Rosa tosses her head, and says she don’t want to get on.
“That’s a pretty sentiment, Rosa, considering.”
“Considering what?”
“If I say what, you’ll go wrong again.”
“You’ll go wrong, you mean, Eddy. Don’t be ungenerous.”
“Ungenerous! I like that!”
“Then I don’t like that, and so I tell you plainly,” Rosa pouts.
“Now, Rosa, I put it to you. Who disparaged my profession, my destination—”
“You are not going to be buried in the Pyramids, I hope?” she interrupts, arching her delicate eyebrows. “You never said you were. If you are, why haven’t you mentioned it to me? I can’t find out your plans by instinct.”
“Now, Rosa, you know very well what I mean, my dear.”

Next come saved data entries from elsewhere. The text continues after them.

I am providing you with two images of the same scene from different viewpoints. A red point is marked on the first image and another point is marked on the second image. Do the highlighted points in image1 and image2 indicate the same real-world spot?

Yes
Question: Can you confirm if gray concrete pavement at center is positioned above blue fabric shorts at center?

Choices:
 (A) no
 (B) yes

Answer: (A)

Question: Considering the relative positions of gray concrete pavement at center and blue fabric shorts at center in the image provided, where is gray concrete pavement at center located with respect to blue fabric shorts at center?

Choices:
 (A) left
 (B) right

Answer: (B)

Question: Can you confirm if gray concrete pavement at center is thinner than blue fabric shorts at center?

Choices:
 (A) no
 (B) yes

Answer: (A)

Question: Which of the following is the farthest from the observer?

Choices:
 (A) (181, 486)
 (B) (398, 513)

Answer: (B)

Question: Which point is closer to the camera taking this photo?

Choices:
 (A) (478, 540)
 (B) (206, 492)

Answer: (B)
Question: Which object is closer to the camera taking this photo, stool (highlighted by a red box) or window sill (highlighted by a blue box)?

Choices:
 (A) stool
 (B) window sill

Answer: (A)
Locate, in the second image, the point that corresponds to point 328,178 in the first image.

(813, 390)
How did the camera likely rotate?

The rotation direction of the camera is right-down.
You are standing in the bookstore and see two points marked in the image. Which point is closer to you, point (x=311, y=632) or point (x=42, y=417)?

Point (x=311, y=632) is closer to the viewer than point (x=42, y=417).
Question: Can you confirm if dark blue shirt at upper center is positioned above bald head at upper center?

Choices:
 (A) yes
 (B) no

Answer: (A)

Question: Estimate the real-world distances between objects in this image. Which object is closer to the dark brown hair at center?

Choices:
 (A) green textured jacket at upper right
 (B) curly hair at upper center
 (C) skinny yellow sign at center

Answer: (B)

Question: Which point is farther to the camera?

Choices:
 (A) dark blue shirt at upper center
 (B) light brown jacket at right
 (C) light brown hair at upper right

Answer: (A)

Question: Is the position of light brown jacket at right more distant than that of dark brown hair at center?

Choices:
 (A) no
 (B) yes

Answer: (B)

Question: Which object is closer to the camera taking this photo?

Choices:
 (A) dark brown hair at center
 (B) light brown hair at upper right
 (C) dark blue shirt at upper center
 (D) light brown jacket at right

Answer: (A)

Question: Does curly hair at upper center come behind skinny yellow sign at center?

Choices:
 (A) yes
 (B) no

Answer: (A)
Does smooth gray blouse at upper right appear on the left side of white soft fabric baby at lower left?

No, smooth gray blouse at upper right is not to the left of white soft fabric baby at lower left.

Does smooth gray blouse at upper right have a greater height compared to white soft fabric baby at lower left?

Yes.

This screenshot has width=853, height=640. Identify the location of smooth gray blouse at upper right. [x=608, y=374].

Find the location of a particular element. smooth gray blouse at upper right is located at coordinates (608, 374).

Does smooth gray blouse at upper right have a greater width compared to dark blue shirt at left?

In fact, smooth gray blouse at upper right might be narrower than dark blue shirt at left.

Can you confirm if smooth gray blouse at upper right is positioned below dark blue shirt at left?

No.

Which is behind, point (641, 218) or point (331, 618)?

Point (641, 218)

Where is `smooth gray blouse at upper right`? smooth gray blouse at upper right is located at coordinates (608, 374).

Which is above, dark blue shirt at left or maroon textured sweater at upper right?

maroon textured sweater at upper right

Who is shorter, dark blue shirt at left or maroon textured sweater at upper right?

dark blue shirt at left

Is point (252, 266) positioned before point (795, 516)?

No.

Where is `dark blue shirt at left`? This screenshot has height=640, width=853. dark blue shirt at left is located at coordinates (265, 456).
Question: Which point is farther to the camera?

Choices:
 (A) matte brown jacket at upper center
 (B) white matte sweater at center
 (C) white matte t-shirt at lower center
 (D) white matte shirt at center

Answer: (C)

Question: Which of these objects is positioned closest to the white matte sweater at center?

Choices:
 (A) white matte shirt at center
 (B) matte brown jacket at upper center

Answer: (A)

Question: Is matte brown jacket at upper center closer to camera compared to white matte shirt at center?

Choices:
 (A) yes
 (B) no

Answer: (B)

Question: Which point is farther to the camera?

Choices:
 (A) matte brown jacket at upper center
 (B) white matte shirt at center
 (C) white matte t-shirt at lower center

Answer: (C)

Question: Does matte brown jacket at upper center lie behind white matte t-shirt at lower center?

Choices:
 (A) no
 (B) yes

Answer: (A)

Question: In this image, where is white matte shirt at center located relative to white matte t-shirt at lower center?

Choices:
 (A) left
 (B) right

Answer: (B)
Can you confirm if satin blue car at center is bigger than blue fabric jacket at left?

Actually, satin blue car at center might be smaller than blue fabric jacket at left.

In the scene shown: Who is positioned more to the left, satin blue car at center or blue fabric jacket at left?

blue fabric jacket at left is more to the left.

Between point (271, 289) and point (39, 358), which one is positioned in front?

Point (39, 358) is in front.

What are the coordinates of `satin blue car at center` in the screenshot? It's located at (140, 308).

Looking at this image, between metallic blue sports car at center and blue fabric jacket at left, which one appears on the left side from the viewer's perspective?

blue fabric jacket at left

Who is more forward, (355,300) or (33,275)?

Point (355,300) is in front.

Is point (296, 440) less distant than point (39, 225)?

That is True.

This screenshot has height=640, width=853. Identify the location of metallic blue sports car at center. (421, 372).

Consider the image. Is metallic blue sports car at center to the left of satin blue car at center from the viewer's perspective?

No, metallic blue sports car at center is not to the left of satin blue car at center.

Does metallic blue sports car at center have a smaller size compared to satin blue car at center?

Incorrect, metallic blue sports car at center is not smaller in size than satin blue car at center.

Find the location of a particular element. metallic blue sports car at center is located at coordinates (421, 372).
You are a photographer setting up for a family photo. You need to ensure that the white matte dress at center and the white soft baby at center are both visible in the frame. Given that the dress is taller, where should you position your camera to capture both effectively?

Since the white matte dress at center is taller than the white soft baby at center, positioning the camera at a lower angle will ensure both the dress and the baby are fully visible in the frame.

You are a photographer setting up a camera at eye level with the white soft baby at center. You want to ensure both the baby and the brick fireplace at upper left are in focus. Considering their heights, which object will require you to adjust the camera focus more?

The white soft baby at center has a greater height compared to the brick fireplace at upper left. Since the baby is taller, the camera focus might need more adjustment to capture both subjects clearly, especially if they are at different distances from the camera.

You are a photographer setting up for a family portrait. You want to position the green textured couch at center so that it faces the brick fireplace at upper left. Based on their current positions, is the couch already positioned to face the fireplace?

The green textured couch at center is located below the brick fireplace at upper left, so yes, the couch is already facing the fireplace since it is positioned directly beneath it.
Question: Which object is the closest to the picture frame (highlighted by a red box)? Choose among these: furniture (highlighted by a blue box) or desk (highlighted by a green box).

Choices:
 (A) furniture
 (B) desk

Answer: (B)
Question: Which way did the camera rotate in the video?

“Well then, why did you begin with your detestable red-nosed giantesses? And she would, she would, she would, she would, she WOULD powder it!” cries Rosa, in a little burst of comical contradictory spleen.
“Somehow or other, I never can come right in these discussions,” says Edwin, sighing and becoming resigned.
“How is it possible, sir, that you ever can come right when you’re always wrong? And as to Belzoni, I suppose he’s dead;—I’m sure I hope he is—and how can his legs or his chokes concern you?”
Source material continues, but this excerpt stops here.